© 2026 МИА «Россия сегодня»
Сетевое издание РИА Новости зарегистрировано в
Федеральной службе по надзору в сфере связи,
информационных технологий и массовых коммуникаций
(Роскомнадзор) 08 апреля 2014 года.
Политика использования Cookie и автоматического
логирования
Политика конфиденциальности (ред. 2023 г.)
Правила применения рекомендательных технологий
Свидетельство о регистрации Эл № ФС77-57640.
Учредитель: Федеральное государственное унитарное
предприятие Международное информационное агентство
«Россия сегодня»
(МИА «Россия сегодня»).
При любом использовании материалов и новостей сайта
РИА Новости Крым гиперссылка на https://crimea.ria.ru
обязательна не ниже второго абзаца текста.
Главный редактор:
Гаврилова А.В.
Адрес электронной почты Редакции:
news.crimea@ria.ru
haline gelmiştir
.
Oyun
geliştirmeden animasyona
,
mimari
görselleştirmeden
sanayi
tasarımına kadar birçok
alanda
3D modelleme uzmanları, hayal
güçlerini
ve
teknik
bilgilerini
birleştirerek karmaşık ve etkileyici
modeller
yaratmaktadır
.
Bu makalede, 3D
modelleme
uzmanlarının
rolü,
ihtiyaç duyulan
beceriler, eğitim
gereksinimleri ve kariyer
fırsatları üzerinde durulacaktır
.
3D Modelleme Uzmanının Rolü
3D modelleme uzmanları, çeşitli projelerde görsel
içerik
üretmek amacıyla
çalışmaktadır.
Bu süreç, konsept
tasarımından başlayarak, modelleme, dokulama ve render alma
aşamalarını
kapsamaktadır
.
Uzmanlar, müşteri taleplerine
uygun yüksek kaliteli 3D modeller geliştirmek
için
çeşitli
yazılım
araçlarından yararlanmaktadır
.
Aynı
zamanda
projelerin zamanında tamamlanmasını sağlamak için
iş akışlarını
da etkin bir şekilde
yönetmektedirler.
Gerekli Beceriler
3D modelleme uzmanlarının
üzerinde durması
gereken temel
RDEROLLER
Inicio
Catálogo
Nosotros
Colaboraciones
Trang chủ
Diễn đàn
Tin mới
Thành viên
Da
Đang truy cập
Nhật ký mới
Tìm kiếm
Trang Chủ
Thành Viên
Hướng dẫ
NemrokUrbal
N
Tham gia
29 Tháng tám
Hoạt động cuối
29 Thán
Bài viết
--------------------
▸ Problem details
The listing above has to be written out again in full, exactly as shown.

▸ Reply to the task
© 2026 МИА «Россия сегодня»
Сетевое издание РИА Новости зарегистрировано в
Федеральной службе по надзору в сфере связи,
информационных технологий и массовых коммуникаций
(Роскомнадзор) 08 апреля 2014 года.
Политика использования Cookie и автоматического
логирования
Политика конфиденциальности (ред. 2023 г.)
Правила применения рекомендательных технологий
Свидетельство о регистрации Эл № ФС77-57640.
Учредитель: Федеральное государственное унитарное
предприятие Международное информационное агентство
«Россия сегодня»
(МИА «Россия сегодня»).
При любом использовании материалов и новостей сайта
РИА Новости Крым гиперссылка на https://crimea.ria.ru
обязательна не ниже второго абзаца текста.
Главный редактор:
Гаврилова А.В.
Адрес электронной почты Редакции:
news.crimea@ria.ru
haline gelmiştir
.
Oyun
geliştirmeden animasyona
,
mimari
görselleştirmeden
sanayi
tasarımına kadar birçok
alanda
3D modelleme uzmanları, hayal
güçlerini
ve
teknik
bilgilerini
birleştirerek karmaşık ve etkileyici
modeller
yaratmaktadır
.
Bu makalede, 3D
modelleme
uzmanlarının
rolü,
ihtiyaç duyulan
beceriler, eğitim
gereksinimleri ve kariyer
fırsatları üzerinde durulacaktır
.
3D Modelleme Uzmanının Rolü
3D modelleme uzmanları, çeşitli projelerde görsel
içerik
üretmek amacıyla
çalışmaktadır.
Bu süreç, konsept
tasarımından başlayarak, modelleme, dokulama ve render alma
aşamalarını
kapsamaktadır
.
Uzmanlar, müşteri taleplerine
uygun yüksek kaliteli 3D modeller geliştirmek
için
çeşitli
yazılım
araçlarından yararlanmaktadır
.
Aynı
zamanda
projelerin zamanında tamamlanmasını sağlamak için
iş akışlarını
da etkin bir şekilde
yönetmektedirler.
Gerekli Beceriler
3D modelleme uzmanlarının
üzerinde durması
gereken temel
RDEROLLER
Inicio
Catálogo
Nosotros
Colaboraciones
Trang chủ
Diễn đàn
Tin mới
Thành viên
Da
Đang truy cập
Nhật ký mới
Tìm kiếm
Trang Chủ
Thành Viên
Hướng dẫ
NemrokUrbal
N
Tham gia
29 Tháng tám
Hoạt động cuối
29 Thán
Bài viết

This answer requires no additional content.